Frequency table of qualitative data summarizes frequencies of each possible value of a categorical variable.
The frequency table can also be used to summarize quantitative data by transforming it to qualitative data. All possible values of the quantitative data are divided into several intervals which are not overlapped with each other and the number of observations belong to each interval is counted to make a frequency table.
In Example 2.3.1, a bar graph of the gender variable in a class was drawn by using the raw data shown in Table 4.1.1. The bar graph was able to be drawn by using the frequencies of male and female students.
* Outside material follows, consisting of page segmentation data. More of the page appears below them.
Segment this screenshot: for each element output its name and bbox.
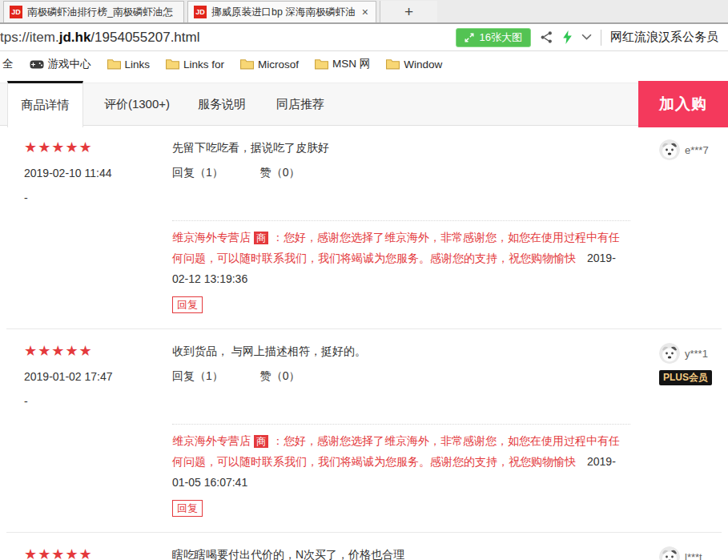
bookmark-label: Window — [404, 58, 442, 71]
lightning-icon[interactable] — [562, 30, 573, 44]
shop-badge: 商 — [254, 435, 268, 448]
close-icon[interactable]: × — [360, 6, 370, 18]
tab-service[interactable]: 服务说明 — [179, 83, 264, 125]
share-icon[interactable] — [540, 30, 553, 44]
seller-store-name: 维京海外专营店 — [172, 231, 251, 244]
order-note: - — [24, 395, 172, 408]
like-link[interactable]: 赞（0） — [260, 166, 300, 180]
url-input[interactable]: tps://item.jd.hk/1954055207.html — [0, 30, 199, 46]
product-nav: 商品详情 评价(1300+) 服务说明 同店推荐 加入购 — [0, 83, 728, 126]
default-avatar-icon — [659, 343, 680, 364]
default-avatar-icon — [659, 546, 680, 560]
bookmark-folder-msn[interactable]: MSN 网 — [315, 57, 370, 71]
expand-icon — [465, 33, 474, 42]
reviewer-name: e***7 — [685, 144, 709, 156]
tab-product-detail[interactable]: 商品详情 — [7, 81, 83, 127]
url-path: /1954055207.html — [90, 30, 199, 45]
default-avatar-icon — [659, 139, 680, 160]
reply-count-link[interactable]: 回复（1） — [172, 166, 223, 180]
bookmark-label: Microsof — [258, 58, 299, 71]
avatar — [659, 343, 680, 364]
shop-badge: 商 — [254, 232, 268, 244]
chevron-down-icon[interactable] — [581, 34, 592, 41]
tab-shop-recommend[interactable]: 同店推荐 — [264, 83, 336, 125]
review-item: ★★★★★ 2018-12-30 13:11 瞎吃瞎喝要付出代价的，N次买了，价… — [0, 533, 728, 560]
tab-reviews[interactable]: 评价(1300+) — [95, 83, 179, 125]
toolbar-divider — [601, 30, 601, 46]
review-text: 收到货品， 与网上描述相符，挺好的。 — [172, 344, 630, 359]
folder-icon — [386, 58, 400, 70]
tab-title: 南极磷虾油排行榜_南极磷虾油怎 — [27, 6, 178, 19]
seller-store-name: 维京海外专营店 — [172, 434, 251, 447]
folder-icon — [107, 58, 121, 70]
address-bar: tps://item.jd.hk/1954055207.html 16张大图 网… — [0, 24, 728, 51]
reply-separator: ： — [272, 231, 284, 244]
star-rating: ★★★★★ — [24, 342, 172, 360]
profile-name[interactable]: 网红流浪汉系公务员 — [610, 30, 718, 45]
review-item: ★★★★★ 2019-02-10 11:44 - 先留下吃吃看，据说吃了皮肤好 … — [0, 126, 728, 315]
bookmark-folder-window[interactable]: Window — [386, 58, 442, 71]
reply-button[interactable]: 回复 — [172, 296, 203, 313]
browser-tab-2[interactable]: JD 挪威原装进口bp 深海南极磷虾油 × — [187, 1, 376, 22]
review-text: 瞎吃瞎喝要付出代价的，N次买了，价格也合理 — [172, 548, 630, 560]
reply-separator: ： — [272, 434, 284, 447]
bookmark-folder-links[interactable]: Links — [107, 58, 151, 71]
browser-tab-1[interactable]: JD 南极磷虾油排行榜_南极磷虾油怎 — [3, 1, 184, 22]
plus-member-badge: PLUS会员 — [659, 370, 712, 385]
review-item: ★★★★★ 2019-01-02 17:47 - 收到货品， 与网上描述相符，挺… — [0, 329, 728, 518]
folder-icon — [166, 58, 179, 70]
avatar — [659, 546, 680, 560]
photos-badge-label: 16张大图 — [480, 30, 522, 45]
star-rating: ★★★★★ — [24, 139, 172, 156]
jd-favicon: JD — [10, 6, 22, 18]
bookmark-label: 全 — [2, 57, 14, 71]
bookmarks-bar: 全 游戏中心 Links Links for Microsof MSN 网 — [0, 51, 728, 77]
tab-title: 挪威原装进口bp 深海南极磷虾油 — [211, 6, 356, 19]
reviewer-name: y***1 — [685, 348, 708, 360]
folder-icon — [240, 58, 254, 70]
add-to-cart-button[interactable]: 加入购 — [638, 81, 728, 127]
url-domain: jd.hk — [59, 30, 91, 45]
bookmark-label: Links — [125, 58, 151, 71]
bookmark-item[interactable]: 全 — [2, 57, 14, 71]
like-link[interactable]: 赞（0） — [260, 369, 300, 384]
avatar — [659, 139, 680, 160]
bookmark-label: Links for — [183, 58, 224, 71]
reply-button[interactable]: 回复 — [172, 500, 203, 517]
review-text: 先留下吃吃看，据说吃了皮肤好 — [172, 141, 630, 155]
review-date: 2019-02-10 11:44 — [24, 167, 172, 179]
order-note: - — [24, 191, 172, 204]
photos-count-badge[interactable]: 16张大图 — [456, 28, 531, 47]
bookmark-item-game-center[interactable]: 游戏中心 — [30, 57, 91, 71]
url-prefix: tps://item. — [0, 30, 59, 45]
browser-tab-strip: JD 南极磷虾油排行榜_南极磷虾油怎 JD 挪威原装进口bp 深海南极磷虾油 ×… — [0, 0, 728, 24]
toolbar-actions: 16张大图 网红流浪汉系公务员 — [456, 28, 728, 47]
seller-reply: 维京海外专营店商：您好，感谢您选择了维京海外，非常感谢您，如您在使用过程中有任何… — [172, 220, 630, 315]
jd-favicon: JD — [194, 6, 207, 18]
bookmark-label: MSN 网 — [332, 57, 370, 71]
reply-count-link[interactable]: 回复（1） — [172, 369, 223, 384]
folder-icon — [315, 58, 328, 70]
new-tab-button[interactable]: + — [380, 1, 437, 22]
seller-reply: 维京海外专营店商：您好，感谢您选择了维京海外，非常感谢您，如您在使用过程中有任何… — [172, 424, 630, 518]
gamepad-icon — [30, 60, 44, 69]
bookmark-label: 游戏中心 — [48, 57, 91, 71]
reviewer-name: l***t — [685, 551, 702, 560]
bookmark-folder-microsof[interactable]: Microsof — [240, 58, 299, 71]
review-date: 2019-01-02 17:47 — [24, 370, 172, 383]
star-rating: ★★★★★ — [24, 546, 172, 560]
bookmark-folder-links-for[interactable]: Links for — [166, 58, 224, 71]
Use 『eStat』 to create a frequency table for this raw data of the gender variable.
Table 4.1.1 Gender raw data
Gender |
---|
1 |
2 |
1 |
2 |
1 |
1 |
1 |
2 |
1 |
2 |
[Ex] ⇨ eBook ⇨ EX040101_Categorical_Gender.csv.
Answer
Enter the gender data of Table 4.1.1 to 『eStat』 as in <Figure 4.1.1>. Use [Edit Var] button to enter the variable name ‘Gender’ and its value labels as 1 for ‘Male’ and 2 for ‘Female’ as in <Figure 4.1.2>. The data that were edited for their value labels must be saved in JSON format to ensure that the entered information is not lost. When you load a file in JSON format, you must also use the JSON Open icon which is for opening a file in JSON format.
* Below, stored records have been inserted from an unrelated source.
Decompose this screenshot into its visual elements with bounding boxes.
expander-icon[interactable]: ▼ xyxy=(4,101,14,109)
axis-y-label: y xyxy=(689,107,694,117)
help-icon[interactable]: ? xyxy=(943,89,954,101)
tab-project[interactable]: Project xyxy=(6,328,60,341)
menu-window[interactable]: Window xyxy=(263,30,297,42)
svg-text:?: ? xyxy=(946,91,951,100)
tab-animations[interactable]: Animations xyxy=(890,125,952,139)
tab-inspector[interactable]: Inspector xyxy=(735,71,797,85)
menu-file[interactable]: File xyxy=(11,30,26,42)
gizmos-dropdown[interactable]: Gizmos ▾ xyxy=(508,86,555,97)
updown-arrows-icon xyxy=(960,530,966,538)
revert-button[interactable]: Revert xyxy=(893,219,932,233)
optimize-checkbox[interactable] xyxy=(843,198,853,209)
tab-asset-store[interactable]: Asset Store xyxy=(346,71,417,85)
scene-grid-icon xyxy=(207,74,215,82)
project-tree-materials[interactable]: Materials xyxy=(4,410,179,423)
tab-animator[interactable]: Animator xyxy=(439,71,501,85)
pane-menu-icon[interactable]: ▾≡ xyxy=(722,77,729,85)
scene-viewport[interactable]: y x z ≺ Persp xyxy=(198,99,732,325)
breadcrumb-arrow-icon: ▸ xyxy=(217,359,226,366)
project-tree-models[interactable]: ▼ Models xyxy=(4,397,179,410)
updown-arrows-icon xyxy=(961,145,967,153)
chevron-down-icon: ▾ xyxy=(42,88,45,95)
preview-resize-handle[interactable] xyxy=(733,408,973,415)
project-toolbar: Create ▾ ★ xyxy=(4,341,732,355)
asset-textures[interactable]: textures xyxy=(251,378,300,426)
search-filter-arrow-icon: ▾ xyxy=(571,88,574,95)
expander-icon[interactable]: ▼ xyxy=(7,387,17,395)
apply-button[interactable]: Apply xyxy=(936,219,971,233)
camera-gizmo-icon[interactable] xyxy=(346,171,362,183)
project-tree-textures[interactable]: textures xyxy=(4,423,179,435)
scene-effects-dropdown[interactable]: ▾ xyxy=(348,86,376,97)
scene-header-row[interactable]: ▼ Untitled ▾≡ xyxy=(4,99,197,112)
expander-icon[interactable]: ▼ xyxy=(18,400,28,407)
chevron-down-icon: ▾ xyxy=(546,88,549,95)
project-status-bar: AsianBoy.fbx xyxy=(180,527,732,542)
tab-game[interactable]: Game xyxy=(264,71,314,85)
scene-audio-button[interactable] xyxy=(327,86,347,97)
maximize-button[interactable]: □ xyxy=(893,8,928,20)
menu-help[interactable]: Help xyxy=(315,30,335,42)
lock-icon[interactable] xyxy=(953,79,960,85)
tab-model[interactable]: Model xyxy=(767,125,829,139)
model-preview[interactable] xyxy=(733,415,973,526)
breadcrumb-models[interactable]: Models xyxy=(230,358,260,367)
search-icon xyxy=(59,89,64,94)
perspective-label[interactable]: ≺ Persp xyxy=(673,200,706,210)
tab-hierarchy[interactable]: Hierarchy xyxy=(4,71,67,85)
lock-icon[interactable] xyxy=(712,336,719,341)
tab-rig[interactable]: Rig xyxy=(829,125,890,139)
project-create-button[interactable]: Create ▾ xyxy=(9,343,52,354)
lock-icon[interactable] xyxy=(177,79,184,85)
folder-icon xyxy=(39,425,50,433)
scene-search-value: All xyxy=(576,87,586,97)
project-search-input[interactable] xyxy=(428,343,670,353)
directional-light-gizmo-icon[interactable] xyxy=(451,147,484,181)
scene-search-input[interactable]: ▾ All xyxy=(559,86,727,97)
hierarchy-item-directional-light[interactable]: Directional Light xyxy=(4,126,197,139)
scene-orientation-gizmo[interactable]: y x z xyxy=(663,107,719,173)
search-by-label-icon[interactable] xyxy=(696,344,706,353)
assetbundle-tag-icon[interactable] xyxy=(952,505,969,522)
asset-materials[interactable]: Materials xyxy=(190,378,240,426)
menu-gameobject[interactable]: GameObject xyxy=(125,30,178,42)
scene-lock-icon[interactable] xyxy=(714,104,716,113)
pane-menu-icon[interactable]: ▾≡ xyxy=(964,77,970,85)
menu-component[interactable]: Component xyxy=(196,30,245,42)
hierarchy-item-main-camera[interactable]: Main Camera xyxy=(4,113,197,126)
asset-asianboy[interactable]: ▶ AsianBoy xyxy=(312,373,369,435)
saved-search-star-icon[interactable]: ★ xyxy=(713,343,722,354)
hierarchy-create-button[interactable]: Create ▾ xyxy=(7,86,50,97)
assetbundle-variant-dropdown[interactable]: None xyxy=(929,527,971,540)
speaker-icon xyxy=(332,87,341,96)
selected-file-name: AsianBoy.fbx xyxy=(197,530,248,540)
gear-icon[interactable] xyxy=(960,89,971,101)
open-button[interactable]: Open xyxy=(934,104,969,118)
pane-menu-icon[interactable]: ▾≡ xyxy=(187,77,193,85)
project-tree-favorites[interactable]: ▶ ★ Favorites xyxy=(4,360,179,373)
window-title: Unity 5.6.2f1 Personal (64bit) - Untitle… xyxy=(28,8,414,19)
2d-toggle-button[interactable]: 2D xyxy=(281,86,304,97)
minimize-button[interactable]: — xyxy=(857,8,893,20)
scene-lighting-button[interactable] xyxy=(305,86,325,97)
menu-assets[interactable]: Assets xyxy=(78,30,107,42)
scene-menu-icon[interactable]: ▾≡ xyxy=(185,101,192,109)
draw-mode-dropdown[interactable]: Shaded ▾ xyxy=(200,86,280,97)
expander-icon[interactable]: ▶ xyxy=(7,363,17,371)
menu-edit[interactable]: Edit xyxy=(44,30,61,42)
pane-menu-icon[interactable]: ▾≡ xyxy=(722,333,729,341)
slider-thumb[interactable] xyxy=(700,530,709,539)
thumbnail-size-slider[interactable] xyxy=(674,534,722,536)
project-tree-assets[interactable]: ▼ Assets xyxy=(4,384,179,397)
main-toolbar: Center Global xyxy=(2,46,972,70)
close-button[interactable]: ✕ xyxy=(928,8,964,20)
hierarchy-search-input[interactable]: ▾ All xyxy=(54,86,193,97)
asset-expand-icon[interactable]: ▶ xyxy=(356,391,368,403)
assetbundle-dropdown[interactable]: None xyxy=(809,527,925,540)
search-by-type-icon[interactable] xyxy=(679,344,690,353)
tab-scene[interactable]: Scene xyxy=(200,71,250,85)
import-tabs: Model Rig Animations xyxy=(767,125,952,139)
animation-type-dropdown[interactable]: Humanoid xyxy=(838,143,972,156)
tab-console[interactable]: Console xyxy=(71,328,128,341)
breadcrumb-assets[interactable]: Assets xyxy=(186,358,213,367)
If you select the gender variable as the 'Analysis Var' in the variable selection box as shown in <Figure 4.1.1>, a bar graph of the gender is drawn as in <Figure 4.1.3>. Then, if you click the Frequency Table icon, the frequency table of the gender variable will appear in the Log Area, as in <Figure 4.1.4>. This frequency table is used to draw the bar graph or the pie chart.
[Ex] ⇨ eBook ⇨ PR040101_Categorical_VegetablePrefByGender.csv.
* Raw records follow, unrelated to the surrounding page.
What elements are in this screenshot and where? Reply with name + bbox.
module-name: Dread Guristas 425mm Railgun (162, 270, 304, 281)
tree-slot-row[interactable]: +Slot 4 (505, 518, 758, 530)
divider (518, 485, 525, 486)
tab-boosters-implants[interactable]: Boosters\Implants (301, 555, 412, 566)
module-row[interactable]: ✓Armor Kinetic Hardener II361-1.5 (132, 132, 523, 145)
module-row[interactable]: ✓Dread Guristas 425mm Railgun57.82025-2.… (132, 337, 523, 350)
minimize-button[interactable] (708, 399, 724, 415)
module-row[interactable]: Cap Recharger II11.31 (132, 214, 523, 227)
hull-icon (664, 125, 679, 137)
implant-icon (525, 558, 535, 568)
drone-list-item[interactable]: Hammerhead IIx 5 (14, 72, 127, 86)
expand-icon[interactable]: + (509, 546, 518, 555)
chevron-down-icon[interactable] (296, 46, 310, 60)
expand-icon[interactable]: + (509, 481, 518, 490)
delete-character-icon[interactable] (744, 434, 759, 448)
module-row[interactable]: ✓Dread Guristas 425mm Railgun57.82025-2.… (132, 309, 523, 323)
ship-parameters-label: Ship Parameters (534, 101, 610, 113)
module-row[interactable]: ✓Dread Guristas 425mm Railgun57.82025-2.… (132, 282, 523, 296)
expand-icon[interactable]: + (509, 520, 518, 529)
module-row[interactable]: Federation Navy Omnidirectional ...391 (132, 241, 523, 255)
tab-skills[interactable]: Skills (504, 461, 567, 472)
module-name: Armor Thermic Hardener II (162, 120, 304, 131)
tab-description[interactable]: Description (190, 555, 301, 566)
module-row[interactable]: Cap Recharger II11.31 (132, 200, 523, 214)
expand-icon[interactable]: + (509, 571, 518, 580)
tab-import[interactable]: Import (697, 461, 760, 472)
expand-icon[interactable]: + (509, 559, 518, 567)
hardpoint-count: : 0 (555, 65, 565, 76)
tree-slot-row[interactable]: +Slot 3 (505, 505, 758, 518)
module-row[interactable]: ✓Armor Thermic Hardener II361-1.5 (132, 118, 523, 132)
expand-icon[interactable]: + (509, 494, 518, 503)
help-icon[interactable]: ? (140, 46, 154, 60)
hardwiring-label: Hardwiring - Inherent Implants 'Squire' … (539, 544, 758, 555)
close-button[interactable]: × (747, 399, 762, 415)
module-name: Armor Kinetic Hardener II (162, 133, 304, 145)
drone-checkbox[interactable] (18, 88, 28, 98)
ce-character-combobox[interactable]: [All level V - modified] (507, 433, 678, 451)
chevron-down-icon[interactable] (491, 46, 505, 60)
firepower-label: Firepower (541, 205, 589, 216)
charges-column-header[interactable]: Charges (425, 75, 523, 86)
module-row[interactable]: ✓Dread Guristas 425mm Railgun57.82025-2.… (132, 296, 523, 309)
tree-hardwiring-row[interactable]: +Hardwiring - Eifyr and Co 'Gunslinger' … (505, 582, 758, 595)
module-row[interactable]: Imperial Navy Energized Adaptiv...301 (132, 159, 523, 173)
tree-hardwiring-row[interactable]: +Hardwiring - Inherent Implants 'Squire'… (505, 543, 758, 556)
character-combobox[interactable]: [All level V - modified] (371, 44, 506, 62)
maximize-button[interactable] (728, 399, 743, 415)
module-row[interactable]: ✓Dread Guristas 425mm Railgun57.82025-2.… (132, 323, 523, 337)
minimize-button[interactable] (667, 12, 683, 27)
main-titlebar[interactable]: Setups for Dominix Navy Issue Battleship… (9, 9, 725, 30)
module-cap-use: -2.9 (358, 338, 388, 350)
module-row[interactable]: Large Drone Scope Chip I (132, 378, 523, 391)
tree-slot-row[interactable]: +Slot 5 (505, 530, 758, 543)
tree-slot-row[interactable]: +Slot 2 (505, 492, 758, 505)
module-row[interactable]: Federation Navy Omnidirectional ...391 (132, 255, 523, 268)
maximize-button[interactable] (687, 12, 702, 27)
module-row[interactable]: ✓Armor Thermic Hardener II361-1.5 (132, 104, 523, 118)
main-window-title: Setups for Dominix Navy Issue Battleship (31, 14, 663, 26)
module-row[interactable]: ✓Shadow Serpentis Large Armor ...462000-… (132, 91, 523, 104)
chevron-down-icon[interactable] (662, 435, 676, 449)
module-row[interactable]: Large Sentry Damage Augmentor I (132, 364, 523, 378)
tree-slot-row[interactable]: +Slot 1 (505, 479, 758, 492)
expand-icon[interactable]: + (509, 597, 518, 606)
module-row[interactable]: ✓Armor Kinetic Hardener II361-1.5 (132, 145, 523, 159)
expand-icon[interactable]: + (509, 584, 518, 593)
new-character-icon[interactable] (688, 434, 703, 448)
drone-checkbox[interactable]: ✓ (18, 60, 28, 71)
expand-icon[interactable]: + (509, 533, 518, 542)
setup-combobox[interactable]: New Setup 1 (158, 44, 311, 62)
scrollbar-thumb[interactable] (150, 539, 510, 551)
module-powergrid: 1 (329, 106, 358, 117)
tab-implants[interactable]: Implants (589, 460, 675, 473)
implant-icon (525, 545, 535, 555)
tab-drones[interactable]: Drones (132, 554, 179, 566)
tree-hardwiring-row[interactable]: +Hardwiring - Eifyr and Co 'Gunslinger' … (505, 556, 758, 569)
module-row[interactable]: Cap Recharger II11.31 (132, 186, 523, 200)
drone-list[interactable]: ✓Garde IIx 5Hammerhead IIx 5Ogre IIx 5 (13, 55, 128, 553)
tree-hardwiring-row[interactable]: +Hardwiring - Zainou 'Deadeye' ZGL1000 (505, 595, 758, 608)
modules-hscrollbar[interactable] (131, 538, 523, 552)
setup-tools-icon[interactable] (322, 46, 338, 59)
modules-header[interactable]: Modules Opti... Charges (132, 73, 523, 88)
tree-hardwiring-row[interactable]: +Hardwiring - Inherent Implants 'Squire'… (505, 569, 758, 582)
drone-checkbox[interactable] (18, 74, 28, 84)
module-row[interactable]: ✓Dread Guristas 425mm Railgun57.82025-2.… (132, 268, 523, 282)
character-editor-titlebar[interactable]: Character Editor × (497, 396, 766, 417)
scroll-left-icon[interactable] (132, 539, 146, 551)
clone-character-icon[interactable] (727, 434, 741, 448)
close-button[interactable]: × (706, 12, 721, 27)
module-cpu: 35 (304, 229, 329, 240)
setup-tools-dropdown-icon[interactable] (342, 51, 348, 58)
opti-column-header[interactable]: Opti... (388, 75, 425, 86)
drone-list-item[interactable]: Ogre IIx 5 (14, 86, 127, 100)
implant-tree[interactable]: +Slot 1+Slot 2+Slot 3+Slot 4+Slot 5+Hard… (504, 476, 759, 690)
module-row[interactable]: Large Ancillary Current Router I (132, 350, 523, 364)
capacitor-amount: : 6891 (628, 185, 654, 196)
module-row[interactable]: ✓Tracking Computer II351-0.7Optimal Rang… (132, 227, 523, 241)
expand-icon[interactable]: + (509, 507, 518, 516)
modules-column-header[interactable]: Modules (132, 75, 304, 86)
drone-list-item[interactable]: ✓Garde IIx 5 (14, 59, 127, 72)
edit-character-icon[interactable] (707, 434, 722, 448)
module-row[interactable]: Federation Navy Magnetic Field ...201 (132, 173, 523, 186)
By using 『eStat』 , find a frequency table of the vegetable preference.
Data of 30 otter lengths can be found at the following location of 『eStat』.
[Ex] ⇨ eBook ⇨ EX040120_Continuous_OtterLength.csv.
Draw a histogram and frequency table of the otter lengths by using 『eStat』.
Answer
Retrieve the data from 『eStat』 as in <Figure 4.1.5>.
Click the Histogram Icon and then select the variable name 'OtterLength' to draw a histogram as shown in <Figure 4.1.6>.
Click on the [Frequency Table] button in the options window below the histogram (<Figure 4.1.7>). Then a frequency table of the histogram intervals is shown as in <Figure 4.1.8> in the Log Area.
If you want to adjust the histogram intervals from 60kg with an interval length of 5kg, set ‘Interval Start’ to 60 and ‘Interval Width’ to 5 in the graph options. Press [Execute New Interval] button to display the adjusted histogram as shown in <Figure 4.1.9>. Click on [Frequency Table] button to reveal a new frequency table as in <Figure 4.1.10>.
A contingency table is usually made for two qualitative data. In case of two quantitative data, the quantitative data can be transformed into qualitative data by using intervals, and then a contingency table for these qualitative data can be created.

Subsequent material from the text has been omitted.